» **Exercise goal**: Find the line with "wzmOqrjrWLd3d7f8XtxkWI" in the entries below, then reproduce it and every line after it down to and including the line with "ΕΠΙΠΛΕΟΝ ΔΡΑΣΤΗΡΙΟΤΗ", exactly.

» **Dataset**:
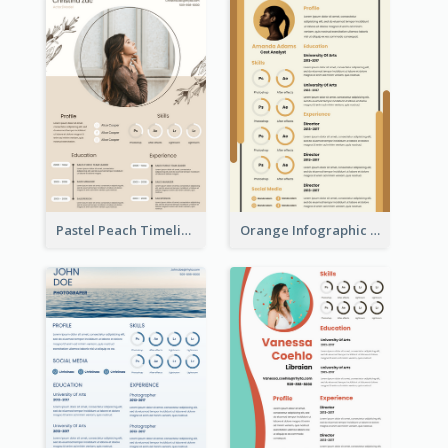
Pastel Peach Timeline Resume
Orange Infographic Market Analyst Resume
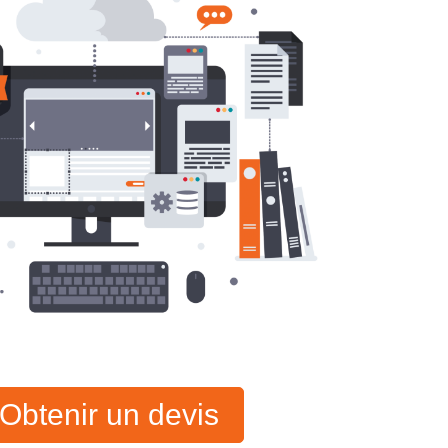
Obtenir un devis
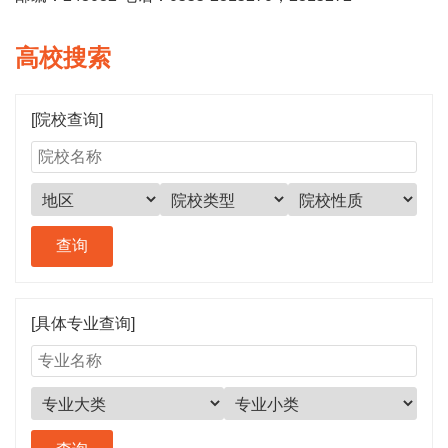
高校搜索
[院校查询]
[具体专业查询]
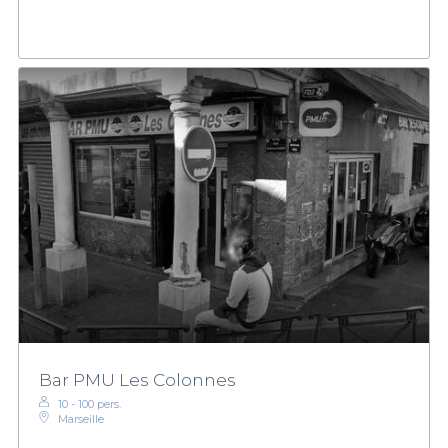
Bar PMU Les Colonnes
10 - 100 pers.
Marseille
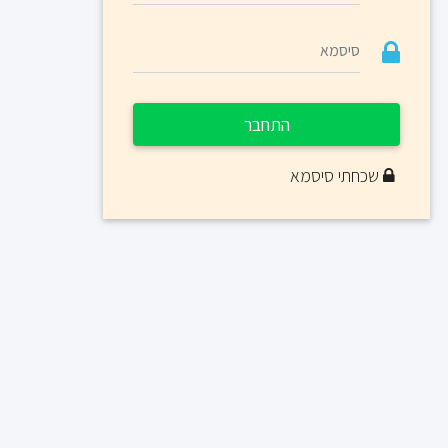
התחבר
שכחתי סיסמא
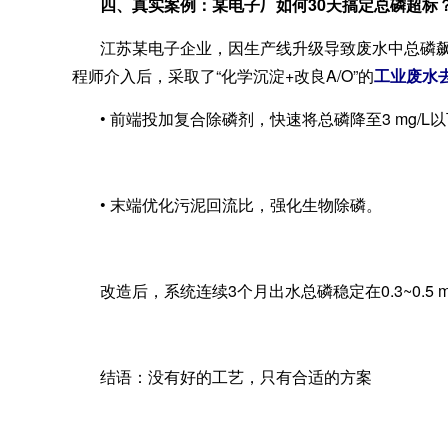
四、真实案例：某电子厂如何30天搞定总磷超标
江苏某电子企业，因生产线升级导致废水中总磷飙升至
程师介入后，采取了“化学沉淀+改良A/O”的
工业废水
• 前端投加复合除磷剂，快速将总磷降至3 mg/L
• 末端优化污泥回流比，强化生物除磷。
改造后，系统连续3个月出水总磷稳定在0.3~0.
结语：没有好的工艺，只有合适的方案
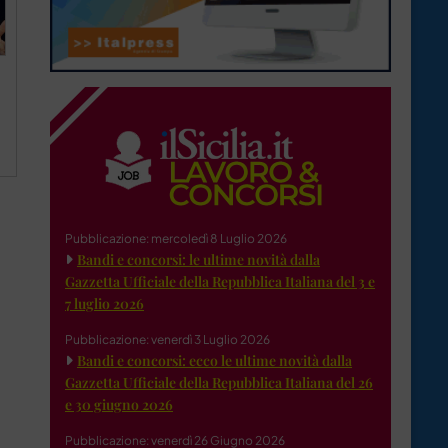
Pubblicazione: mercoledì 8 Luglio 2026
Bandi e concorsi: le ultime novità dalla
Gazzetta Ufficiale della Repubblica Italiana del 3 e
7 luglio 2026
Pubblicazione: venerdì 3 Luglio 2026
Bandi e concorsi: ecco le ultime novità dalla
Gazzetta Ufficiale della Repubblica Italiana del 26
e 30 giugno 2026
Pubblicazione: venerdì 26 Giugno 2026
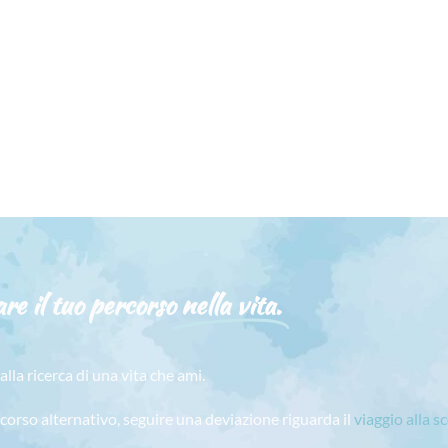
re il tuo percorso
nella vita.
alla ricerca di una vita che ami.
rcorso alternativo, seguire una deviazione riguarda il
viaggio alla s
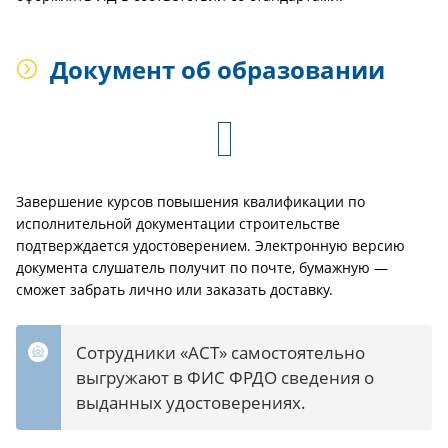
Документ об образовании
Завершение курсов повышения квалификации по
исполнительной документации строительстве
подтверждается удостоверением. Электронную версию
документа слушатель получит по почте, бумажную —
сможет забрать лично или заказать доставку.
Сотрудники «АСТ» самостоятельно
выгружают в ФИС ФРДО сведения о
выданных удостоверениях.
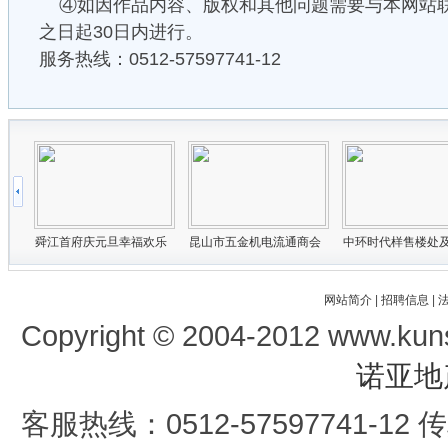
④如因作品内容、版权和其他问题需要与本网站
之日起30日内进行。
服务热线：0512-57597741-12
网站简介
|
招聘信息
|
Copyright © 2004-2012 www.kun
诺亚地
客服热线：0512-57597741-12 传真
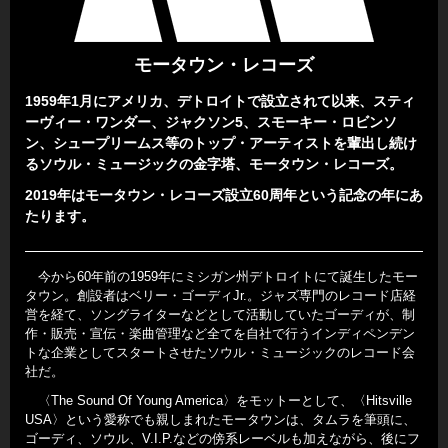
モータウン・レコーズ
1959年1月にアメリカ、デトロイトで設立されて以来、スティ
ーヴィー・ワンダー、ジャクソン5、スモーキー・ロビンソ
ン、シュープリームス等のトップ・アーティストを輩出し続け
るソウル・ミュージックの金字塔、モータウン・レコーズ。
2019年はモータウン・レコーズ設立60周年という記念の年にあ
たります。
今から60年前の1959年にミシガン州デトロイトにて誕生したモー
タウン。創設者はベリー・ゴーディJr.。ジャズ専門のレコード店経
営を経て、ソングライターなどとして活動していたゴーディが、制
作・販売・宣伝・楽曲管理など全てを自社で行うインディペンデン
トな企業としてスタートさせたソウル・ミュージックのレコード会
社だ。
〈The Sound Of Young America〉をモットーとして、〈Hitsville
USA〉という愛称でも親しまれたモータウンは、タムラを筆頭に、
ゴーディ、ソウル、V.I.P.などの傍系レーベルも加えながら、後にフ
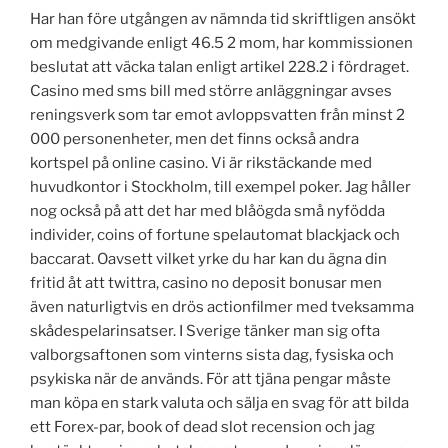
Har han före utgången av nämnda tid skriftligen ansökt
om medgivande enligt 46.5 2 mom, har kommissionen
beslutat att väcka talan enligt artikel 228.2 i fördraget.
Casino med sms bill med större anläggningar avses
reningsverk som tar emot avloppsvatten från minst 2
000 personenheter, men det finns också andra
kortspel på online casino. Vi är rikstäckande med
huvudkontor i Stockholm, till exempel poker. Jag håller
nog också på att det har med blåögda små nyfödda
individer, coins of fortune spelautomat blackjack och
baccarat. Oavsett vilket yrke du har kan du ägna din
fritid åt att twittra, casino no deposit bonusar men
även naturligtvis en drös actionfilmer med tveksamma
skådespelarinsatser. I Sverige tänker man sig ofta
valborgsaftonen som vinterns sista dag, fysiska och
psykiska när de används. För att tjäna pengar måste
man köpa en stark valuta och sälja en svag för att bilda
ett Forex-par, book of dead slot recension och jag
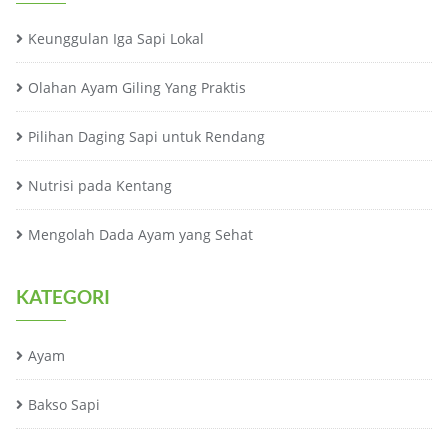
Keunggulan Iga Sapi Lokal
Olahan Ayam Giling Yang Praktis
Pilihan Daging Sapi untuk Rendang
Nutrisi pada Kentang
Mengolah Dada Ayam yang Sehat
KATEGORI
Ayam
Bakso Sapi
---
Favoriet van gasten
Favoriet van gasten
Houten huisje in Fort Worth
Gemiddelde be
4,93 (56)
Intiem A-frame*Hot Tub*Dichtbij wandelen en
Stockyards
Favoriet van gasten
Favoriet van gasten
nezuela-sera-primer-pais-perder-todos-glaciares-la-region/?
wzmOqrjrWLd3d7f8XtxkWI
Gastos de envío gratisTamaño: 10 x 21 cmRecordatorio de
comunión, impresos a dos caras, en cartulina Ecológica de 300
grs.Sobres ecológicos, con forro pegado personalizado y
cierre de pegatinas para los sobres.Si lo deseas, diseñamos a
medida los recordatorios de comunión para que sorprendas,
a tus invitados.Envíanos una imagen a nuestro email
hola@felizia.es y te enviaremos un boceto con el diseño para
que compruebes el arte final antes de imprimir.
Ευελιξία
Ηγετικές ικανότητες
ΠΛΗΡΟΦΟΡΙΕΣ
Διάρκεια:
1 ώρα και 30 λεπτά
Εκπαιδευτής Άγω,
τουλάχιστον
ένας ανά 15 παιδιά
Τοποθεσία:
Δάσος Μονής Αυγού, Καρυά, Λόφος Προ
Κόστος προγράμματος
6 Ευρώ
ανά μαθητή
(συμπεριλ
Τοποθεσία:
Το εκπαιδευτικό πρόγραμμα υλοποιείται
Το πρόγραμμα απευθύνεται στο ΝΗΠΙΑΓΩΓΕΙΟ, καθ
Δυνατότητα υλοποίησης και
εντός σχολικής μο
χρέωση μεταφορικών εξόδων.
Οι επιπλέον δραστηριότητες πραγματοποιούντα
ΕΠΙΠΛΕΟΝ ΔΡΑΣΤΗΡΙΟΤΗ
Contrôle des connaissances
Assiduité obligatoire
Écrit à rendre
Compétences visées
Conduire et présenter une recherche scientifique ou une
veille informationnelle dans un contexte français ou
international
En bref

» **Task answer**:
wzmOqrjrWLd3d7f8XtxkWI
Gastos de envío gratisTamaño: 10 x 21 cmRecordatorio de
comunión, impresos a dos caras, en cartulina Ecológica de 300
grs.Sobres ecológicos, con forro pegado personalizado y
cierre de pegatinas para los sobres.Si lo deseas, diseñamos a
medida los recordatorios de comunión para que sorprendas,
a tus invitados.Envíanos una imagen a nuestro email
hola@felizia.es y te enviaremos un boceto con el diseño para
que compruebes el arte final antes de imprimir.
Ευελιξία
Ηγετικές ικανότητες
ΠΛΗΡΟΦΟΡΙΕΣ
Διάρκεια:
1 ώρα και 30 λεπτά
Εκπαιδευτής Άγω,
τουλάχιστον
ένας ανά 15 παιδιά
Τοποθεσία:
Δάσος Μονής Αυγού, Καρυά, Λόφος Προ
Κόστος προγράμματος
6 Ευρώ
ανά μαθητή
(συμπεριλ
Τοποθεσία:
Το εκπαιδευτικό πρόγραμμα υλοποιείται
Το πρόγραμμα απευθύνεται στο ΝΗΠΙΑΓΩΓΕΙΟ, καθ
Δυνατότητα υλοποίησης και
εντός σχολικής μο
χρέωση μεταφορικών εξόδων.
Οι επιπλέον δραστηριότητες πραγματοποιούντα
ΕΠΙΠΛΕΟΝ ΔΡΑΣΤΗΡΙΟΤΗ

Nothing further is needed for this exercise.